Phil Gramm and Donald Boudreaux had an extensive op-ed in last Thursday’s Wall Street Journal. I have a couple of thoughts on their piece.
Overall, they presented a typical argument regarding international trade balances, and it was sound as far as it goes. However, I’ve never seen an argument for or against US trade deficits/surpluses that take into account the dollar as the world’s reserve currency.
For international trade, how much, really, are local currencies traded for dollars in order to purchase American goods and how much are local dollars traded for foreign currencies in order for Americans to buy foreign goods? How much of those currency exchanges are really just taps of the foreign nation’s dollars held as reserves and similarly replenished into those reserves through ordinary trade-of-goods-and-services exchanges? In other words, how much to buyers and sellers themselves do the currency exchanges and how much of those currency exchanges are actually done from government to government out of government reserve holdings?

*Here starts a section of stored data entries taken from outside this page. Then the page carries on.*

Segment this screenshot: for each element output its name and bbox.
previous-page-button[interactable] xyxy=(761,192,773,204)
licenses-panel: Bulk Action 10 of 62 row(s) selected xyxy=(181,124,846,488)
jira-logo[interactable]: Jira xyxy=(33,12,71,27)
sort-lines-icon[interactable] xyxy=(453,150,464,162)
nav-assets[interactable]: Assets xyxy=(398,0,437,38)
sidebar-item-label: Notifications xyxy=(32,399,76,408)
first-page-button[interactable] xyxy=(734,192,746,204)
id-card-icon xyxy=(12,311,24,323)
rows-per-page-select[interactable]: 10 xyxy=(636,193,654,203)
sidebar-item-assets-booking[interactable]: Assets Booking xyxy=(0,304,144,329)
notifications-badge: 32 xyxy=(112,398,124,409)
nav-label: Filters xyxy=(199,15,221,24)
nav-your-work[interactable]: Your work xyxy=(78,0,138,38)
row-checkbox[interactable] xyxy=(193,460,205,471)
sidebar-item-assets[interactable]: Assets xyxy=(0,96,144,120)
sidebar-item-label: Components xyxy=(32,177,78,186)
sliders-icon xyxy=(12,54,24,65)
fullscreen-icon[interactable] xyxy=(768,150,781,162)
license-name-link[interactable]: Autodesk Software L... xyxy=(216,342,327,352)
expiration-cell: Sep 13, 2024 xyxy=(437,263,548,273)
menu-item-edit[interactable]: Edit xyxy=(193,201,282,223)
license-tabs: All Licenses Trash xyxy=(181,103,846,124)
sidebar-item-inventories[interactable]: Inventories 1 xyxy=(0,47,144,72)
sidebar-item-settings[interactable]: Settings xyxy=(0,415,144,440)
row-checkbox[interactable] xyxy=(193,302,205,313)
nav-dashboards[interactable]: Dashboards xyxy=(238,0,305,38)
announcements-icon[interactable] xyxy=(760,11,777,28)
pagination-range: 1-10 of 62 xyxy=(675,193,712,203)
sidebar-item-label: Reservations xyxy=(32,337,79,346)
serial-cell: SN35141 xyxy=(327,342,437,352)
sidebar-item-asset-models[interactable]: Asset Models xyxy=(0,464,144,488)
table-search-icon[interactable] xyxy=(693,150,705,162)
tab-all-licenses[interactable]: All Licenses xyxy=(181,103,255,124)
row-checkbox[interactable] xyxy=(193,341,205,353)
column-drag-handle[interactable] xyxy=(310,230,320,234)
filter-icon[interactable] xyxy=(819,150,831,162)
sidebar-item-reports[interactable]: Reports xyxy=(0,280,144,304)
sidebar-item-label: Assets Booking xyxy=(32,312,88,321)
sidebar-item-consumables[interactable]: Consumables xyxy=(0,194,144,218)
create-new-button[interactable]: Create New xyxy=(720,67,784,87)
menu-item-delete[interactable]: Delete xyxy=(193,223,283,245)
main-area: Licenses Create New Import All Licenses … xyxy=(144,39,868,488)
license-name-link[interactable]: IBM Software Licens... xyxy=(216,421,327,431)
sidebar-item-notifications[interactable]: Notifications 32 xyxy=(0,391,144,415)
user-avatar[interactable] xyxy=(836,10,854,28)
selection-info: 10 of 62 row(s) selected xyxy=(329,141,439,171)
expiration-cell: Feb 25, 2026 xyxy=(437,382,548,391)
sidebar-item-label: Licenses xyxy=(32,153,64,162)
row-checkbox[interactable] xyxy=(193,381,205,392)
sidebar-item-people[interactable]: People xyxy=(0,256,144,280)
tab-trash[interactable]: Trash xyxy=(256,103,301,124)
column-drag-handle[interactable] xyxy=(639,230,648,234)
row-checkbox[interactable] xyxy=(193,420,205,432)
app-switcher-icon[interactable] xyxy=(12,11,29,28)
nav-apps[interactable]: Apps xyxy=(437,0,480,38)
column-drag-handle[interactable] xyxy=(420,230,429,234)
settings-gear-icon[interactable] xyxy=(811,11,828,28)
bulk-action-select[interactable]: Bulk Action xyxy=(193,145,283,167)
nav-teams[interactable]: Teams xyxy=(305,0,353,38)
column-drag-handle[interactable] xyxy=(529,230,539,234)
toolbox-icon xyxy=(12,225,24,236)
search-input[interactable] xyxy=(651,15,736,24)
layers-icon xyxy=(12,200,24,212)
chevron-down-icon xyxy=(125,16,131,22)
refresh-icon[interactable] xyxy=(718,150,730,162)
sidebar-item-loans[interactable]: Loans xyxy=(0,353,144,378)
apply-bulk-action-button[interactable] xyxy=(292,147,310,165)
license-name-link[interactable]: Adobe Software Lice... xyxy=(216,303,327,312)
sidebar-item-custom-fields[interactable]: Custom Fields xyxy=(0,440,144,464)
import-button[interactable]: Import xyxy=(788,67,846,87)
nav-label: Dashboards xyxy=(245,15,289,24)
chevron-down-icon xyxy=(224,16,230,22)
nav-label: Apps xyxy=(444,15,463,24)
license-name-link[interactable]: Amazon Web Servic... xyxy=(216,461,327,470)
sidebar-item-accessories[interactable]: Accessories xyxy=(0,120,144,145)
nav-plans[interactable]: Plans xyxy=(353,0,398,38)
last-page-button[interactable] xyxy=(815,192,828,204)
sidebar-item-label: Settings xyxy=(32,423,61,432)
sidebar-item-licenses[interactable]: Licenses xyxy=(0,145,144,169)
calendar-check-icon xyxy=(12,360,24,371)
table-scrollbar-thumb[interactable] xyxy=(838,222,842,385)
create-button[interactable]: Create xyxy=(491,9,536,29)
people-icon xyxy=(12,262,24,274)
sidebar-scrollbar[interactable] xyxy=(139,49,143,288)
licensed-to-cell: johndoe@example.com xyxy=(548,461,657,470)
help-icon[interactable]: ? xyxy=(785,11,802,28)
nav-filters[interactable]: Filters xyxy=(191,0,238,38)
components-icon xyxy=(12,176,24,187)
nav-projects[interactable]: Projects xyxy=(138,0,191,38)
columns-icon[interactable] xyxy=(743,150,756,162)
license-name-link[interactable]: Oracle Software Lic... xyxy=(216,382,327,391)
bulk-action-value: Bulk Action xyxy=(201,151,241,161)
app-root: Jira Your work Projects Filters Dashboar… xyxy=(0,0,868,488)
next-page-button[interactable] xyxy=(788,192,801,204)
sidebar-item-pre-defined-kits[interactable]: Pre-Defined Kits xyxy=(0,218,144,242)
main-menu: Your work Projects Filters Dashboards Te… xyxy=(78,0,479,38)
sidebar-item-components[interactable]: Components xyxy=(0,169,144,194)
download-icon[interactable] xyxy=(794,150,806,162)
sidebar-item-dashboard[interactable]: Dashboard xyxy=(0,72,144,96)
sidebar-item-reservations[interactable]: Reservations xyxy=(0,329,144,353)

Maybe a lot is government to government, maybe a little, but the question needs answers.
Also this:
Has the expansion of global trade “hollowed out” US manufacturing, as Joe Biden claimed in 2022? No. US industrial production today is more than double what it was in 1975, the last time we ran a trade surplus.
What is produced by today’s “industrial production” compared to that of 1975? Or immediately after WWII? That never gets specified. Nor does “industrial production” ever get normalized to account for changes in technology and manufacturing techniques.
A similar definition disconnect exists for services.
Until those specifications are made, claims of industrial production or services changes in either direction are meaningless.